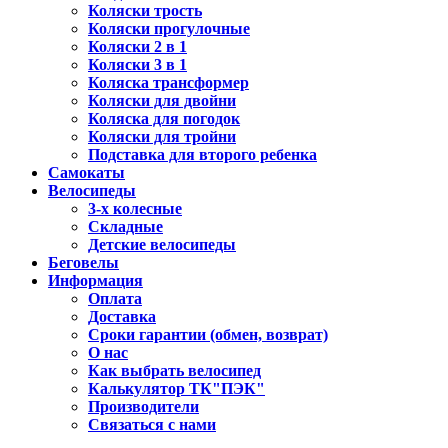
Коляски трость
Коляски прогулочные
Коляски 2 в 1
Коляски 3 в 1
Коляска трансформер
Коляски для двойни
Коляска для погодок
Коляски для тройни
Подставка для второго ребенка
Самокаты
Велосипеды
3-х колесные
Складные
Детские велосипеды
Беговелы
Информация
Оплата
Доставка
Сроки гарантии (обмен, возврат)
О нас
Как выбрать велосипед
Калькулятор ТК"ПЭК"
Производители
Связаться с нами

→ TASK REQUIREMENTS
Without including any picture, output all the material exactly as it appears.

→ REPLY
Коляски трость
Коляски прогулочные
Коляски 2 в 1
Коляски 3 в 1
Коляска трансформер
Коляски для двойни
Коляска для погодок
Коляски для тройни
Подставка для второго ребенка
Самокаты
Велосипеды
3-х колесные
Складные
Детские велосипеды
Беговелы
Информация
Оплата
Доставка
Сроки гарантии (обмен, возврат)
О нас
Как выбрать велосипед
Калькулятор ТК"ПЭК"
Производители
Связаться с нами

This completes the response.